The school also resurfaced the track and has moved forward with building a weight room in the location of the old wood shop, through donations from the community. Mount said the school’s internet bandwidth is currently at 10 gigabytes, which is enough to prepare it for the future. The school has also made other technology investments such as the purchase of hundreds of Chromebooks to be used for remote learning.

A grassroots group of citizens, alumni, and staff approached Mount beginning in 2018 to discuss the building of an auditorium. MCC is the only school district within the current West Michigan Conference that does not have an auditorium. Neighboring districts similar in size or slightly larger, have auditoriums.
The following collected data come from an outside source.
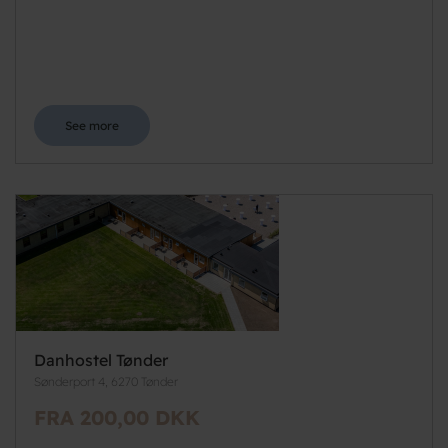
See more
Danhostel Tønder
Sønderport 4, 6270 Tønder
FRA 200,00 DKK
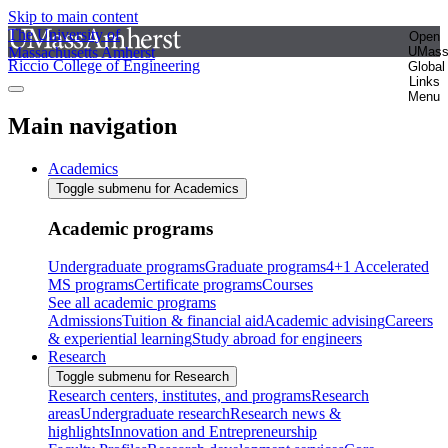
Skip to main content
The University of
Open
Massachusetts Amherst
UMas
Riccio College of Engineering
Global
Links
Menu
Main navigation
Academics
Toggle submenu for Academics
Academic programs
Undergraduate programs
Graduate programs
4+1 Accelerated
MS programs
Certificate programs
Courses
See all academic programs
Admissions
Tuition & financial aid
Academic advising
Careers
& experiential learning
Study abroad for engineers
Research
Toggle submenu for Research
Research centers, institutes, and programs
Research
areas
Undergraduate research
Research news &
highlights
Innovation and Entrepreneurship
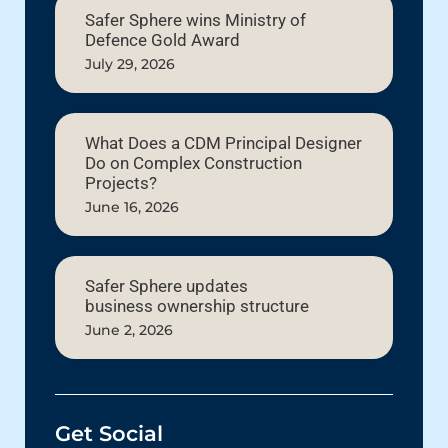
Safer Sphere wins Ministry of
Defence Gold Award
July 29, 2026
What Does a CDM Principal Designer
Do on Complex Construction
Projects?
June 16, 2026
Safer Sphere updates
business ownership structure
June 2, 2026
Get Social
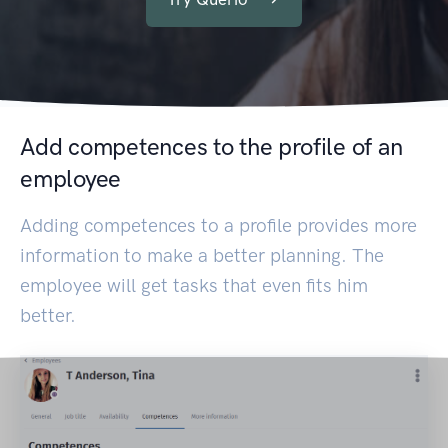
Add competences to the profile of an
employee
Adding competences to a profile provides more
information to make a better planning. The
employee will get tasks that even fits him
better.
Since the high school was built in 1957, performing arts events have taken place in the A.O. Carlson Gymnasium. While that space was updated in 2006 when the new high school gym was built, it is still used as a multi-purpose facility. Ironically, MCC is one of the few districts in WMC that offers a drama class and has a forensics team. 

An auditorium was initially proposed in the 2006 bond that resulted in the building of the Upper Elementary building, expansion of Scottville Elementary, and additions of classrooms to the high school, which included a new gym. The auditorium proposal was removed, however, when the millage was defeated. The millage later passed without the auditorium.

The citizens group proposed the auditorium be connected to the high school and be built to the south of the high school band room. 

Mount said if such a build was to happen, it would likely include renovating the high school’s administrative offices, which have seen little updating since the school was built in 1957. Other areas of the high school that are in need of major updating are the northern and western hallways known as “B” and “C” halls, respectively. While the 2006 bond included additions to classrooms in those halls, very little was done to the actual corridor.

“Much of that building is still in its original 1957 state,” Mount said. “We need to bring it up to the 21st century.” The school’s library, located in “B” hall is in major need of updating, Mount added. 

The MCC Education Foundation has been raising funds the past several years to assist in updating the library but much of those updates would be focused on equipment and furniture rather than physical updates to the room itself, Mount said. 

Safety would also be an area where a bond could help fund, Mount said. 

“MCC has taken the lead in school safety but there are many other things that could be done to take it to the next level,” Mount said. “Our schools have also taken many steps toward security but there are many other things that could be done, such as addition of more cameras, better entry and lock down systems.” 

Mount said it’s likely that if a bond is put on the ballot it will happen during the November election. He said this bond would technically be a renewal of the 2006 bond, but at a much lower rate. Currently, MCC’s bond is at 3.47 mills. The renewal would likely be in the range of 1.07 mills, Mount said. 

“We need to get the pulse of the public and then decide how to move forward,” Mount said, adding that community forums will begin within the next month.